Sea lice linked to aquaculture are decimating wild fish stocks. This is not sustainable.http://www.goodfoodworld.com/2010/12/farmed-salmon-and-sea-lice-whats-killing-wild-pink-salmon/
The colorado river already doesn’t reach the sea.http://www.counterpunch.org/colorado.html
Why would we ever want to reproduce this elsewhere? I guess the answer is to stop millions of people to starving to death. However I agree with some of the other readers we must use increased labour to increase yields. Maybe western governments should implement 2 years of mandatory woofing. Woofing = volunteering as agricultural labour on organic farms (cheap way to travel!). My personal response to this quandary is to dumpster dive.

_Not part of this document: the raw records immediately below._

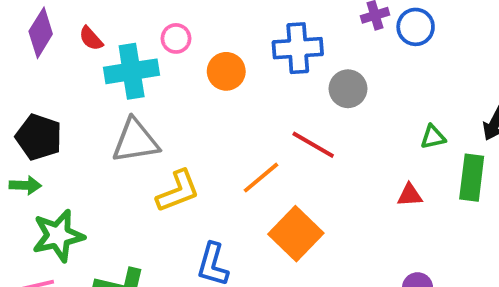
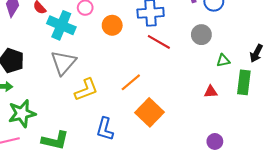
cyan cross: (132, 71) -> (61, 25), turned 32
gray circle: (348, 89) -> (201, 35), moved
gray triangle: (135, 141) -> (63, 63), turned -40
red line: (313, 145) -> (159, 42), moved

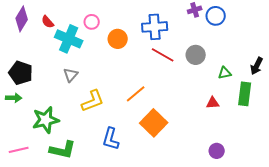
gray circle: (201, 35) -> (196, 55), moved
gray triangle: (63, 63) -> (71, 75), size x0.6
green star: (22, 113) -> (46, 120), moved

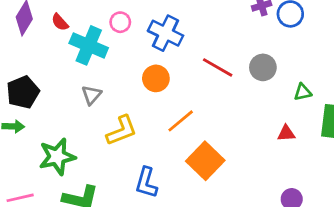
blue cross: (155, 27) -> (166, 33), moved, turned 30
orange circle: (118, 39) -> (156, 78), moved
black pentagon: (21, 73) -> (23, 92), turned 30

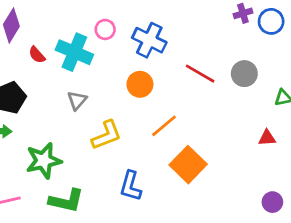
red semicircle: (60, 22) -> (37, 55), moved

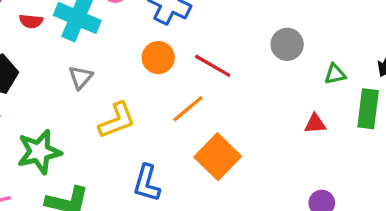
red semicircle: (37, 55) -> (31, 21), turned -42
red line: (200, 74) -> (213, 66), moved

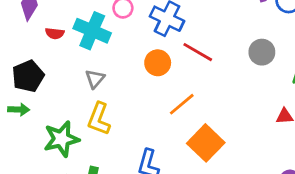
red line: (213, 66) -> (198, 52), moved
yellow L-shape: (117, 120) -> (99, 119), moved, turned 132

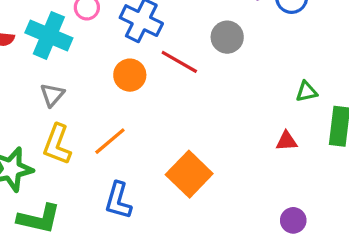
gray circle: (262, 52) -> (227, 37), moved
orange line: (182, 104) -> (110, 141), moved

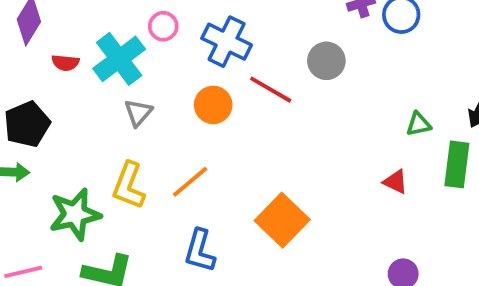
cyan cross: (49, 35) -> (119, 59), turned 30
gray triangle: (52, 95) -> (138, 113), moved
red triangle: (287, 141) -> (395, 182), turned 30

Saturday, February 5, 2011

l'Association pour la Revendication des Droits Démocratiques

The ARDD is contesting the constitutionality of Quebec’s FPTP voting system before Quebec’s appeals court. This hearing will begin February 8th. This is the best thing I have heard in a while. While I was living in Vancouver the provincial elections featured a referendum to accept a single transferable voting system in 2009 in BC. The campaign was known as BC-STV and was defeated with only 38.82% in favor of implementation.  
Our current system obviously does not properly represent the desires of the population. In the 2006 election the Green Party received 4.5% of popular vote, 0% of seats in parliament; the NDP received 17.5% of the vote and 9.5% of seats in parliament; the Bloc Quebecois received 10.5% of the vote and 17% of seats in parliament; the Liberals received 30% of the vote and 33% of the seats; and the Conservatives received 36% of the vote and 40% of seats as well as the position of Prime Minister. This does not represent a healthy electoral system.

Electoral reform to me is very important for several reasons.

(1) the engagement of citizens relies on their perceived ability to affect the outcome of political discourse in favor of some beliefs they may have. In Calgary recently the voter turnout jumped from 30% in the 2007 municipal elections to 50% in 2010 (in 2004 it had been only 18%). I do not think it is trite or to say that this voter turnout was due to viable candidates representing both reform and the status quo. Naheed Nenshi won, seemingly a very progressive choice for Calgary.

(2) I feel like at this particular time it is imperative to challenge the status quo and the invested interests that manipulate our democracy. Obviously we do not live in the United States, and I think it is fairly obvious that the levels of influence special lobbies play in their government do not exist within our political culture. However I think that for this to remain true we need pursue policies that allow more direct participation of the voters in Canada.

It is impossible to disown regressive policies simply due to some innate aspect of their nature, this would necessitate a belief in the objective truth of the progressive agenda. No such truth exists. My desire to live in a socialist country stems on a belief that more egalitarian societies are better places to live in. So I do not want insurance companies, pharmaceutical companies, the industrial military complex, oil companies, tobacco companies, the industrial food complex or corrections companies to control my government (or the Koch brothers).  This requires participation of the citizenry, which needs to be facilitated by the government.